Tyeing a bow tie is technically as simple as tyeing your shoes. However, it is something about doing it around your neck that is really awkward and frustrating. Many years ago, I got pretty good at it because I went to several black ties a year. Recently however, I had to dust off the tux after a long hiatus from formal events and discovered I lost the skill. Yes, I did finally get it right, but swore that I would find an easier way to 1) make my life easier in the future, and 2) encourage others a chance to impress their friends (the coup de grace being the moment at the after party when you casually untie your tie, and let it casually hang down like a genuine Rat Packer.
The last step includes some advice on buying and wearing a tux.

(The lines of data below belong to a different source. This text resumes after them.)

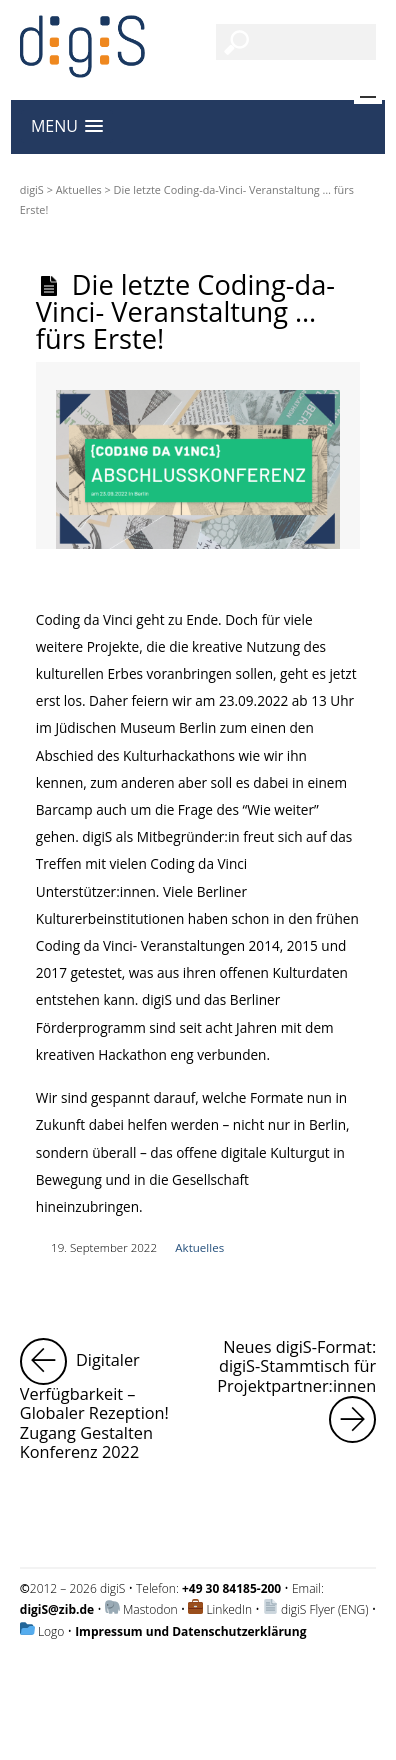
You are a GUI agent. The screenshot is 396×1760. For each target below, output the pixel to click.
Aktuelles (79, 189)
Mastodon (150, 1609)
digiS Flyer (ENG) (325, 1609)
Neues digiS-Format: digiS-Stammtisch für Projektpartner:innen (296, 1391)
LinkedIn (229, 1609)
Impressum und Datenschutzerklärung (190, 1631)
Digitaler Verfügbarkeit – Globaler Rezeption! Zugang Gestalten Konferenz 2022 (105, 1400)
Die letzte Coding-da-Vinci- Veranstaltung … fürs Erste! (185, 311)
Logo (51, 1631)
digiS (32, 189)
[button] (67, 126)
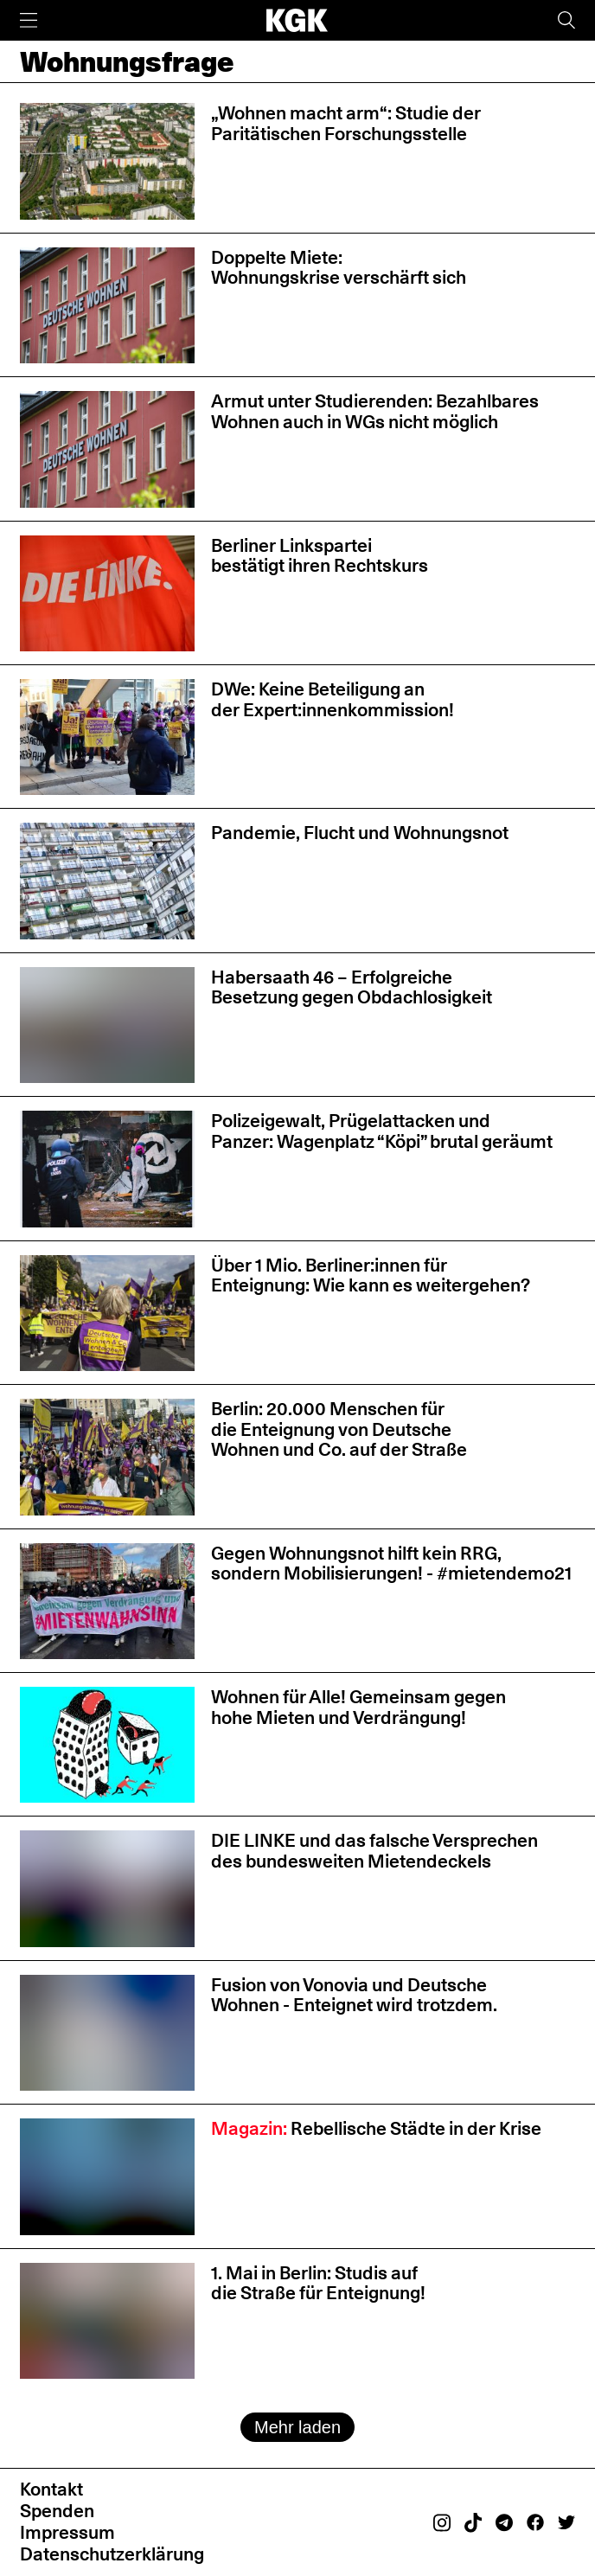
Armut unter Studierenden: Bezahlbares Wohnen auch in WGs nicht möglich (375, 411)
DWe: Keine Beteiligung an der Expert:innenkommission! (332, 699)
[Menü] (28, 20)
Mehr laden (297, 2427)
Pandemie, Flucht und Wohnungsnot (360, 832)
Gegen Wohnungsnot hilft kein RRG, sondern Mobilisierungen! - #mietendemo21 (391, 1563)
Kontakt (51, 2488)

IMPORTANT: THIS TIE IS BEST WITH A TUX SHIRT THAT HAS A "LAY DOWN" COLLAR OR A COMBO WINGTIP-COVERED BACK COLLAR. IF YOU USE THIS WITH A REGULAR WINGTIP, BUT SURE TO KEEP YOUR JACKET ON ALL NIGHT.
Step 1: What You Need
For tools, you will need a dremel with a cutting wheel and some tape (preferably black electrical, but scotch tape will work as well.
Step 2: Cutting the Loops
Next. and be really careful with this part, you need to cut the metal loop that connects both halves of your hand tie. I've tried to highlight this below. Just DON'T cut the adjustable loop.
Us pliers or a vice grip to hold the loop when cutting to protect both your fingers and the cloth of the tie.
Once it is cut, you can bend the loop to remove it. When you are done you should have a loop and hook as in the first photo and two halves of a tie.
Step 3: Attaching the Loops
Right now you may be asking yourself, "Hey why don't I just use Velcro?". The reason I didn't use Velcro is because, 1) I was a afraid it would leave a noticeable lump under the collar and 2) Where is the fun of that when you can use your dremel?
Once you have done this and it looks like the first picture, cover the cut gap in the LOOP with a piece of electrical, or some other tape. The loop is on the adjustable half, and the tape will keep it from snagging on the cut when you adjust the length. you will need to turn the cloth loop inside out to get at it. There is no need to do this on the half with the hook. .
Step 4: Tie the Tie!!
Hint, adjust loop to make the tie as big as possible. This will give you more material to work with.
Step 5: Shaken or Stirred Mr. Bond?
As I said earlier, this is meant for shirts that have a covered collar in the back. Mine is a wingtip, but it also has a a folded down collar in the back to hide the hooks and loops.
Step 6: The PAYOFF (or How to Be a Rat Packer)
TIPS FOR BUYING A TUX: If you think there is a chance you will have to wear a tux once a year, then you should buy one. The time/convenience factor alone makes it worth it. Two keys to buying a tux.
1. Get a shawl collar (it never goes out of style)
2 Never wait until you need a tux to buy one. The best strategy is to just keep your eyes open and when you see a good deal, grab it. If you are on the East Coast, Syms has great prices and when they are having a sale, it can be a steal.
TIPS FOR WEARING A TUX: It is hard NOT to look good in a tux, but some people can pull it off. Usually it is guys who are wearing a tux for the first time. The secret to always looking good in a tux is to "ACT LIKE YOU ARE WEARING JEANS, NOT A TUX." Don't stand ramrod straight, don't constantly fuss with buttons and cuff links. Act like you wear one every day. That's how Frank did it.